M-027135-01-1: In the thyroid glands, mineralized particles (MPs) in the colloid of isolated, large-lumen follicles were found more frequently and colloid aggregation sire more rarely in both sexes at the interim and the final section. Interim section: MPs were observed in the thyroid glands of male rats of all dose groups; 5/10 (control) and 10/10 (1800 ppm). In female rats the effect was less pronounced; 2/10 (control) and 5/10 (1800 ppm). Colloid aggregation: 6/10 (control males) and 0/10 (1800 ppm males), 2/10 (control females) and 0/10 (1800 ppm females). Final section: MPs in thyroid glands were found in 12/50 (control) and 46/50 (1800 ppm) male rats and 3/50 (control) and 38/50 (1800 ppm) in female rats.
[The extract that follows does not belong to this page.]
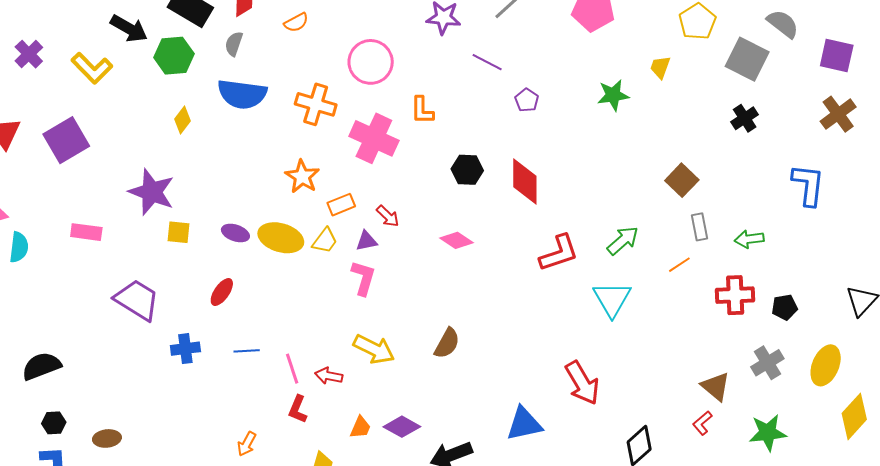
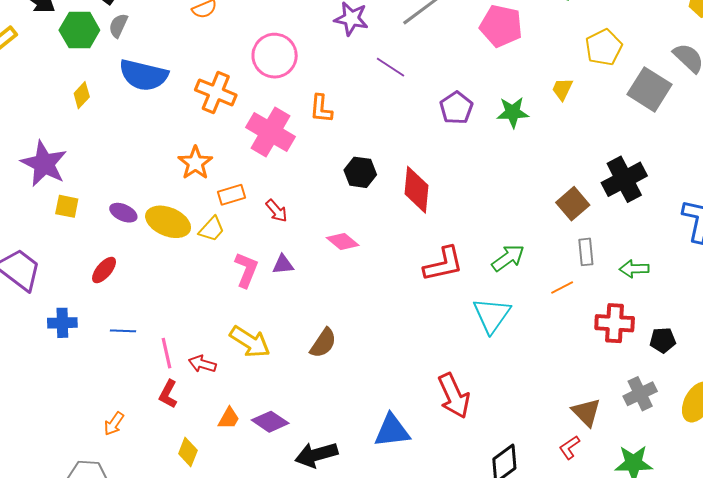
gray semicircle: (234, 44) -> (118, 26), moved
purple pentagon: (527, 100) -> (456, 108), moved, size x1.4
black cross: (745, 118) -> (624, 179), moved, size x1.6
purple triangle: (366, 241) -> (283, 264), moved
The incidence of colloid aggregation decreased in male rats from 41/50 (control) to 20/50 (1800 ppm) and in female rats from 22/50 (control) to 7/50 (1800 ppm).
Furthermore, enhance porphyrin accumulation in the Harderian glands and an increased incidence of retinal atrophy were found in female rats of the 1800 ppm group.
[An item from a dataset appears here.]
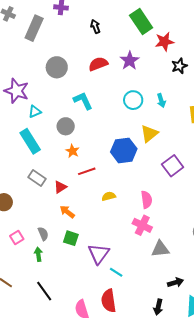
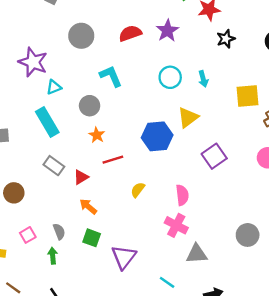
yellow semicircle: (109, 196) -> (138, 190), turned -40
cyan line: (116, 272) -> (167, 282), moved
Histopathological findings: neoplastic:

effects observed, non-treatment-related

Description (incidence and severity):

The total number of tumors observed and the incidence of begnin and malignant neoplasms were comparable in all study groups. Most tumors were observed in the pituitary gland, thyroid, mamma and uterus. Their incidence was independent of the dose. Tumors in the liver only occurred in male rats of the 1800 ppm group (one adenoma, one carcinoma and two cholangiocellular carcinomas). However, comparison with historical control data shows that the incidences of hepatic adenomas and carcinomas do not lie outside the reference ranges for these tumors.

Other effects:

not examined

Description (incidence and severity):

not applicable

Key result

Dose descriptor:

other: maximum tolerated dose, MTD

Effect level:

1 800 ppm

Based on:

test mat.

Sex:

male/female

Basis for effect level:

body weight and weight gain

histopathology: non-neoplastic

Remarks on result:

other: mineralization in the thyroid follicles, increased levels of aspartate aminotransferase

Key result

Dose descriptor:

NOAEL

Effect level:

100 ppm

Based on:

test mat.

Sex:

male

Basis for effect level:

histopathology: non-neoplastic

Remarks on result:

other: presence of mineralized particles in thyroid glands

Key result

Dose descriptor:

NOAEL

Effect level:

300 ppm

Based on:

test mat.

Sex:

female

Basis for effect level:

histopathology: non-neoplastic

Remarks on result:

other: presence of mineralized particles in thyroid glands

Conclusions:

The studies were performed under GLP conditions and according to OECD TG 453 (adopted 1981). Deviations to the current version (adopted 2018) are minor. Thus the studies are considered reliable and valid. Based on nature, incidence or chronology of neoplasms, or from the numbers of animals exhibiting tumors in treated and control rats, there was no indication of a treatment-related oncogenic effect of the test item. For male rats a NOAEL of 100 ppm (equivalent to 5.7 mg/kg bw/day) and for female rats a NOAEL of 300 ppm (equivalent to 24.9 mg/kg bw/day) were established based on the absence of compound-induced mineralized particles in the colloid of large-lumen follicles of the thyroid gland.